Les législatives de l’étrange

Le 15 juin 2012

Invités à élire pour la première fois leurs députés, les Français de l'étranger ont dû composer avec les aléas d'un scrutin visiblement mal préparé et du fail à répétition. Outre des problèmes techniques récurrents, un autre facteur s'est invité : l'abstention. Au premier tour de ces législatives, le taux de participation n'a pas dépassé 20%.

Le 17 juin au soir, les Français de l’étranger connaîtront le nom de leurs premiers députés. Leur élection doit permettre une meilleure représentation de nos expatriés, éparpillés dans un monde divisé pour l’occasion en 11 circonscriptions. Au soir du premier tour (voir les résultats ci-dessous), qui s’est achevé le 2 juin, un chiffre a surtout retenu l’attention : celui de l’abstention. Boudées en France — la participation dépasse à peine les 57% — les législatives n’ont que très peu mobilisé à l’étranger, puisque seul un électeur sur cinq a voté.

Mo-ti-vé-e-s (#oupas)

Vue de France, cette proportion de votants semble particulièrement faible. Un constat à tempérer puisque les taux d’abstention chez les expatriés sont conséquents lors de tous les scrutins. A titre de comparaison, la présidentielle avait recueilli environ 40% des électeurs, contre 80% dans l’Hexagone. Pour expliquer ce manque d’engouement, plusieurs raisons peuvent être avancées. Tout d’abord, la distance des bureaux de vote : certains Français résident parfois à plusieurs centaines de kilomètres de l’ambassade ou du consulat le plus proche. Après 10 ou 20 ans éloignés de leur pays d’origine, des électeurs se sentent également moins concernés par les problématiques franco-françaises, et renoncent de fait à voter.
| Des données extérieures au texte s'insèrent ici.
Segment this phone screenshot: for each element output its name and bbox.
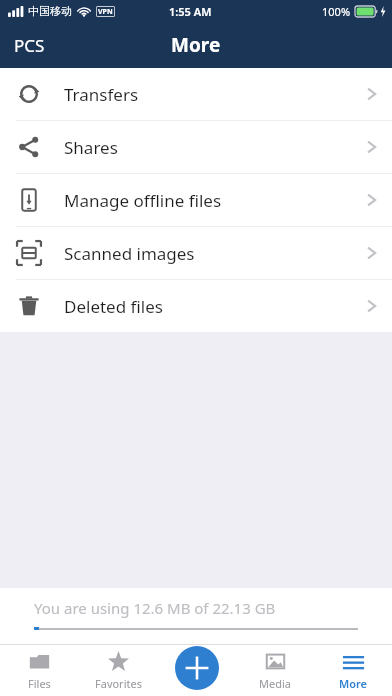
staticText: Manage offline files	[64, 189, 367, 212]
staticText: More	[171, 32, 221, 58]
staticText: PCS	[14, 34, 45, 57]
staticText: You are using 12.6 MB of 22.13 GB	[34, 598, 276, 618]
button[interactable]: Add	[175, 646, 219, 690]
button[interactable]: Favorites	[79, 644, 158, 696]
button[interactable]: Shares	[0, 121, 392, 173]
staticText: Favorites	[95, 676, 142, 691]
staticText: VPN	[98, 7, 113, 17]
staticText: Shares	[64, 136, 367, 159]
button[interactable]: Scanned images	[0, 227, 392, 279]
staticText: Files	[28, 676, 51, 691]
staticText: More	[339, 676, 367, 691]
button[interactable]: Deleted files	[0, 280, 392, 332]
staticText: 中国移动	[28, 4, 72, 18]
staticText: Transfers	[64, 83, 367, 106]
button[interactable]: Files	[0, 644, 79, 696]
staticText: Scanned images	[64, 242, 367, 265]
button[interactable]: Transfers	[0, 68, 392, 120]
staticText: Media	[259, 676, 291, 691]
staticText: 1:55 AM	[169, 4, 212, 19]
button[interactable]: More	[314, 644, 392, 696]
button[interactable]: PCS	[0, 26, 59, 65]
staticText: 100%	[322, 4, 351, 19]
staticText: Deleted files	[64, 295, 367, 318]
button[interactable]: Manage offline files	[0, 174, 392, 226]
button[interactable]: Media	[236, 644, 314, 696]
Ces difficultés logistiques ne suffisent à pas occulter les lacunes dans la communication qui a entouré ce scrutin. Pour tenter de mobiliser ce nouvel électorat, Nicolas Sarkozy a pourtant créé à l’été 2011 un secrétariat d’Etat aux Français de l’étranger, confié à l’ancien judoka David Douillet. Malgré cette initiative, les candidats regrettent le déficit d’information du ministère des Affaires étrangères. C’est le cas de Daphna Poznanski, la vice-présidente socialiste de l’Assemblée des Français de l’étranger. Avec 30,5% des voix, elle est arrivée en tête au premier tour dans la 8ème circonscription, qui regroupe notamment Israël, Chypre, la Turquie ou l’Italie.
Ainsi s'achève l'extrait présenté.